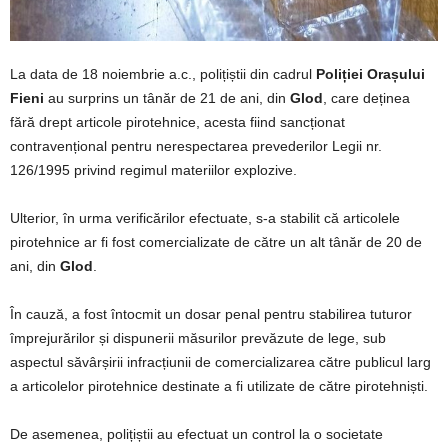
La data de 18 noiembrie a.c., polițiștii din cadrul
Poliției Orașului
Fieni
au surprins un tânăr de 21 de ani, din
Glod
, care deținea
fără drept articole pirotehnice, acesta fiind sancționat
contravențional pentru nerespectarea prevederilor Legii nr.
126/1995 privind regimul materiilor explozive.
Ulterior, în urma verificărilor efectuate, s-a stabilit că articolele
pirotehnice ar fi fost comercializate de către un alt tânăr de 20 de
ani, din
Glod
.
În cauză, a fost întocmit un dosar penal pentru stabilirea tuturor
împrejurărilor și dispunerii măsurilor prevăzute de lege, sub
aspectul săvârșirii infracțiunii de comercializarea către publicul larg
a articolelor pirotehnice destinate a fi utilizate de către pirotehniști.
De asemenea, polițiștii au efectuat un control la o societate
=====
The entries are to be written out in full and exactly, apart from the pictures.

■ **Written response**:
La data de 18 noiembrie a.c., polițiștii din cadrul
Poliției Orașului
Fieni
au surprins un tânăr de 21 de ani, din
Glod
, care deținea
fără drept articole pirotehnice, acesta fiind sancționat
contravențional pentru nerespectarea prevederilor Legii nr.
126/1995 privind regimul materiilor explozive.
Ulterior, în urma verificărilor efectuate, s-a stabilit că articolele
pirotehnice ar fi fost comercializate de către un alt tânăr de 20 de
ani, din
Glod
.
În cauză, a fost întocmit un dosar penal pentru stabilirea tuturor
împrejurărilor și dispunerii măsurilor prevăzute de lege, sub
aspectul săvârșirii infracțiunii de comercializarea către publicul larg
a articolelor pirotehnice destinate a fi utilizate de către pirotehniști.
De asemenea, polițiștii au efectuat un control la o societate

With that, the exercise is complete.